The episode is the first of Modern Family's second season after ABC Entertainment President Stephen McPherson announced that Modern Family had been renewed for a second season. Despite this, it was not the first episode of the season filmed. Steven Levitan said on Twitter that it was difficult for him and ABC to decide which episode should air as the season premiere, although they eventually decided upon "The Old Wagon".

The episode premiered on September 22, 2010, in the 9:00pm timeslot before Cougar Town and after the now-cancelled Better with You and later aired a rerun on September 24 at the 8:00pm timeslot.

The episode's main theme deals with "accepting change". In his review, James Poniewozik wrote that the episode's main message was to show that "it can be sad when things change and we get older". Samantha Zalaznick of The Huffington Post wrote that the episode aligned with the second season's main theme that "the kids are growing up". During the episode, Cameron says he is tired of reading "The Very Hungry Caterpillar".

==Reception==

===Ratings===
In its original American broadcast, "The Old Wagon" was viewed by an estimated 12.61 million households. The episode also received a 5.1 rating/14% share in the 18–34 demographic. This means that it was seen by 5.1% of all 18- to 34-year-olds, and 14% of all 18- to 34-year-olds watching television at the time of the broadcast. The episode marked 19 percent increase from the series premiere, "Pilot". The episode also beat the closest competition by 28 percent. The show also become the highest-rated comedy of the week between the broadcast networks. The show was also the fifth highest-rated show in the 18–34 demographic and eighteenth in total viewers. The episode was also the fourth most DVR'd show of the week with 2.7 million viewers in the demographic making a total of 15.46 million viewers and received a 6.4 rating marking a 25 percent rise from the original viewership.

===Reviews===
The episode received mostly positive reviews.

Joel Keller of TV Squad gave the episode a positive review and also stated "the sequence of mishaps in the car as they overlook the city reminds viewers how this show excels at physical comedy". He also complemented the series for not featuring a big guest star for the season premiere writing that it is "always the sign of a quality show".

The A.V. Club reviewer Donna Bowman, praised the sequence of mishaps in the Dunphy's car stating "That’s all I need to be confident that season two could be as good as the show’s critical reputation would have us believe" despite being worried it would go through a sophomore slump. She ultimately gave the episode an A− while readers gave the episode a B.

Samantha Zalaznick of The Huffington Post named Phil the best character of the episode and also stated "The Dunphys were definitely the highlight of this episode".

Lesley Savage of Entertainment Weekly praised the episode for its character development. She also praised the subtle humor of the episode, particularly the scene featuring Cameron reading a tabloid magazine to Lily.

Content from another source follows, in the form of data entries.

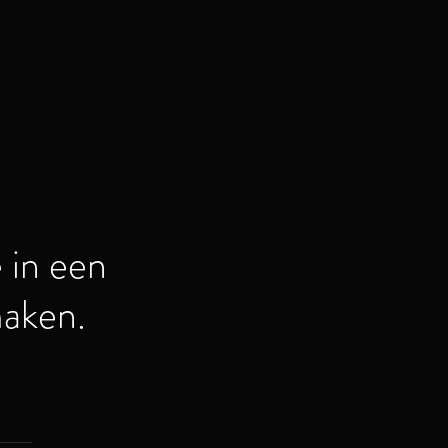
e in een
aken.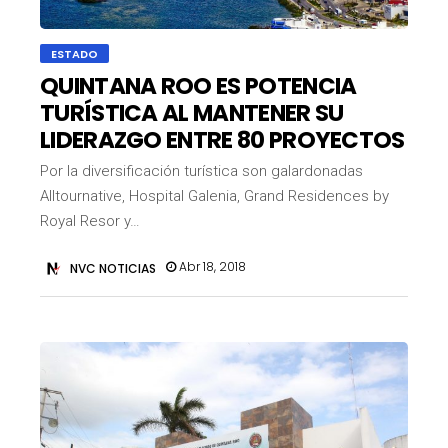
ESTADO
QUINTANA ROO ES POTENCIA
TURÍSTICA AL MANTENER SU
LIDERAZGO ENTRE 80 PROYECTOS
Por la diversificación turística son galardonadas
Alltournative, Hospital Galenia, Grand Residences by
Royal Resor y…
Abr 18, 2018
NVC NOTICIAS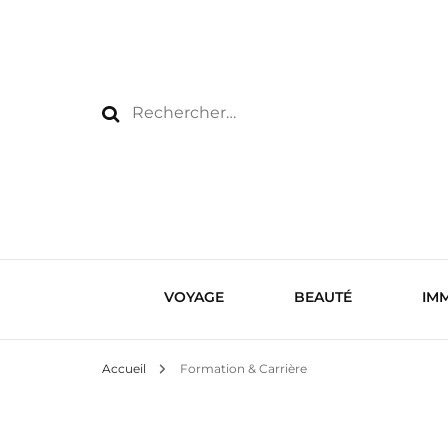
Rechercher :
VOYAGE
BEAUTÉ
IMM
Accueil
Formation & Carrière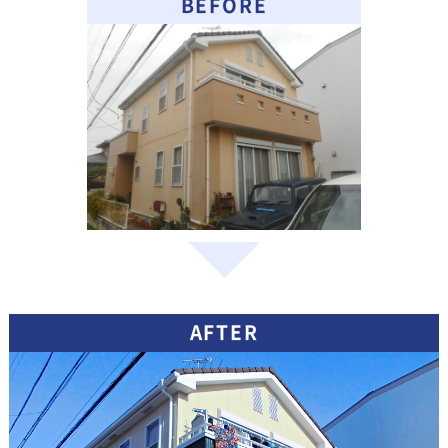
BEFORE
AFTER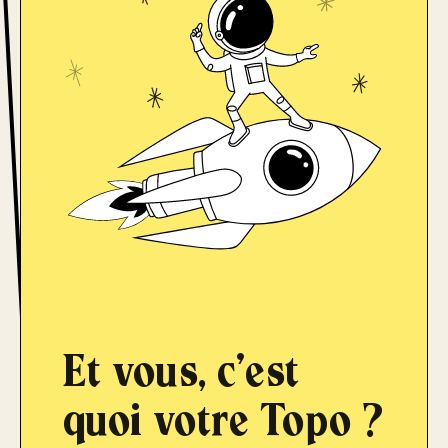
Et vous, c'est
quoi votre
Topo ?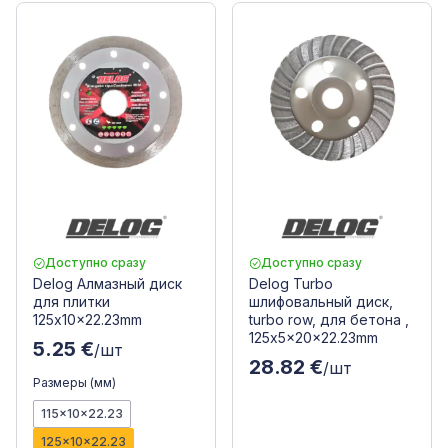
Доступно сразу
Доступно сразу
Delog Алмазный диск
Delog Turbo
для плитки
шлифовальный диск,
125x10x22.23mm
turbo row, для бетона ,
125x5x20x22.23mm
5.25 €
/шт
28.82 €
/шт
Размеры (мм)
115x10x22.23
125x10x22.23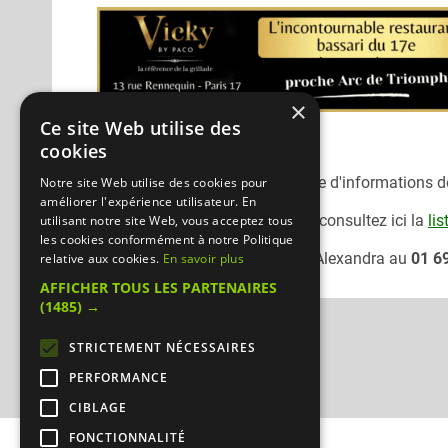
×
Ce site Web utilise des
cookies
Désolé, nous n'avons pas encore d'informations dét
Notre site Web utilise des cookies pour
améliorer l'expérience utilisateur. En
Pour consulter un autre traiteur
consultez ici la
lis
utilisant notre site Web, vous acceptez tous
les cookies conformément à notre Politique
Vous pouvez joindre le traiteur
Alexandra
au
01 6
relative aux cookies.
En savoir plus
AFFICHER TOUS LES PARTENAIRES
(1485) →
STRICTEMENT NÉCESSAIRES
PERFORMANCE
CIBLAGE
FONCTIONNALITÉ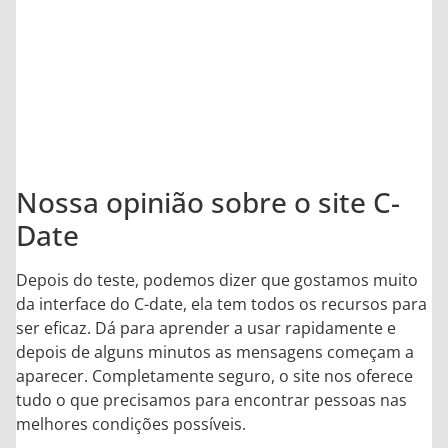
8.9
/10
Nossa opinião sobre o site C-
Date
Depois do teste, podemos dizer que gostamos muito
da interface do C-date, ela tem todos os recursos para
ser eficaz. Dá para aprender a usar rapidamente e
depois de alguns minutos as mensagens começam a
aparecer. Completamente seguro, o site nos oferece
tudo o que precisamos para encontrar pessoas nas
melhores condições possíveis.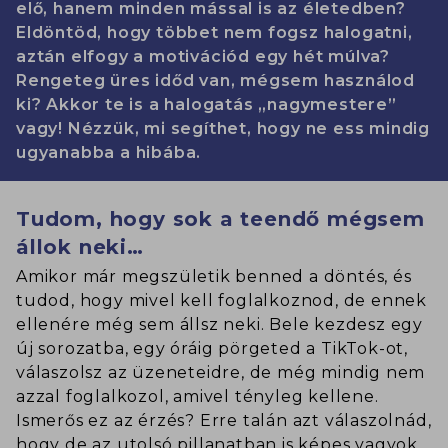
elő, hanem minden mással is az életedben?
Eldöntöd, hogy többet nem fogsz halogatni,
aztán elfogy a motivációd egy hét múlva?
Rengeteg üres időd van, mégsem használod
ki? Akkor te is a halogatás „nagymestere”
vagy! Nézzük, mi segíthet, hogy ne ess mindig
ugyanabba a hibába.
Tudom, hogy sok a teendő mégsem
állok neki…
Amikor már megszületik benned a döntés, és
tudod, hogy mivel kell foglalkoznod, de ennek
ellenére még sem állsz neki. Bele kezdesz egy
új sorozatba, egy óráig pörgeted a TikTok-ot,
válaszolsz az üzeneteidre, de még mindig nem
azzal foglalkozol, amivel tényleg kellene.
Ismerős ez az érzés? Erre talán azt válaszolnád,
hogy de az utolsó pillanatban is képes vagyok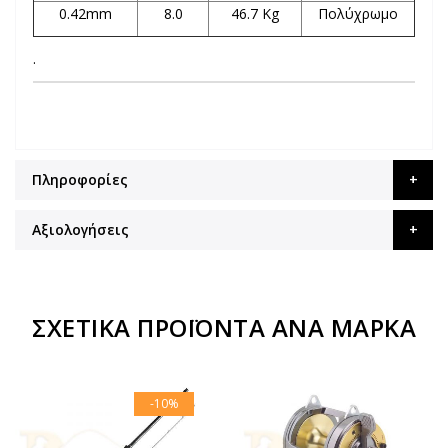
0.42mm
8.0
46.7 Kg
Πολύχρωμο
.
Πληροφορίες
Αξιολογήσεις
ΣΧΕΤΙΚΆ ΠΡΟΪΌΝΤΑ ΑΝΆ ΜΆΡΚΑ
-10%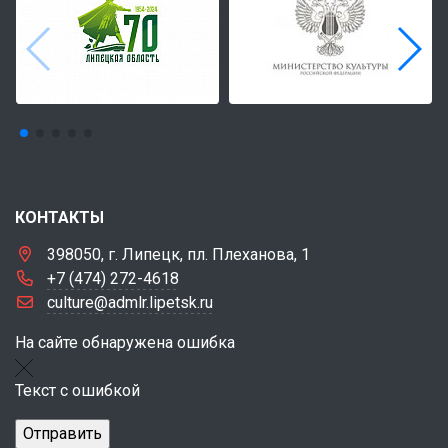
КОНТАКТЫ
398050, г. Липецк, пл. Плеханова, 1
+7 (474) 272-4618
culture@admlr.lipetsk.ru
На сайте обнаружена ошибка
Текст с ошибкой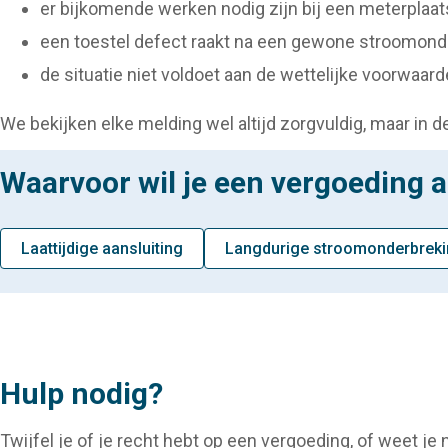
er bijkomende werken nodig zijn bij een meterplaats
een toestel defect raakt na een gewone stroomonde
de situatie niet voldoet aan de wettelijke voorwaard
We bekijken elke melding wel altijd zorgvuldig, maar in 
Waarvoor wil je een vergoeding 
Laattijdige aansluiting
Langdurige stroomonderbrek
Hulp nodig?
Twijfel je of je recht hebt op een vergoeding, of weet j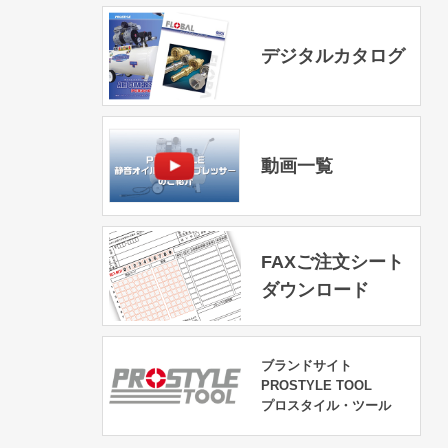
デジタルカタログ
動画一覧
FAXご注文シート
ダウンロード
ブランドサイト
PROSTYLE TOOL
プロスタイル・ツール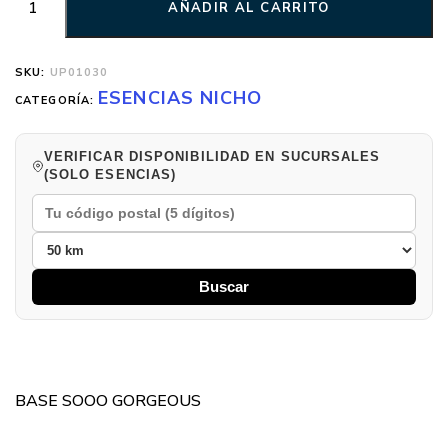
AÑADIR AL CARRITO
SKU:
UP01030
ESENCIAS NICHO
CATEGORÍA:
VERIFICAR DISPONIBILIDAD EN SUCURSALES
(SOLO ESENCIAS)
Buscar
BASE SOOO GORGEOUS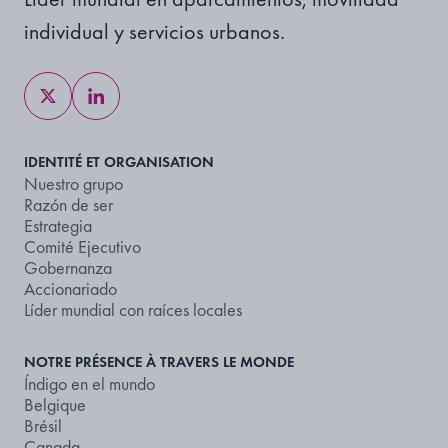
individual y servicios urbanos.
IDENTITÉ ET ORGANISATION
Nuestro grupo
Razón de ser
Estrategia
Comité Ejecutivo
Gobernanza
Accionariado
Líder mundial con raíces locales
NOTRE PRÉSENCE À TRAVERS LE MONDE
Índigo en el mundo
Belgique
Brésil
Canada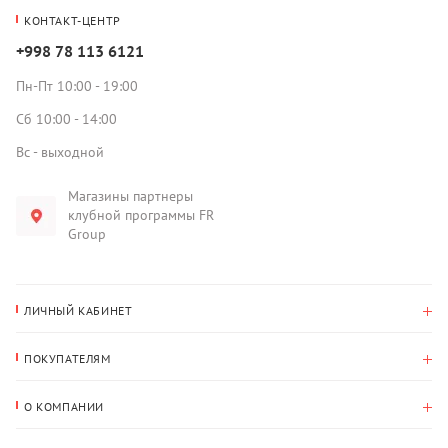
КОНТАКТ-ЦЕНТР
+998 78 113 6121
Пн-Пт 10:00 - 19:00
Сб 10:00 - 14:00
Вс - выходной
Магазины партнеры
клубной программы FR
Group
ЛИЧНЫЙ КАБИНЕТ
История покупок
ПОКУПАТЕЛЯМ
Мои данные
Оплата и доставка
Адрес для доставки
О КОМПАНИИ
Возврат
О нас
Избранное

James Poniewozik of Time called it a "relief" to watch the episode after multiple negative reviews of other fall shows. Despite this, he criticized the last minute of the episode saying "It's not necessary under any circumstances, but least of all when the episode's theme was already as subtle as a dangerously wielded power tool."

Matt Roush called it a "wonderful season opener".

Not all reviews were positive. HitFix reviewer Alan Sepinwall, was mixed towards the episode and criticized it for being a " refresher course on who these people are and what the show is". Despite this, he said the episode was still funny and called it a great episode for Sofia Vergara. Several comments on a Los Angeles Times forum, gave the episode a mixed review comments ranging from "Great" to "disappointing".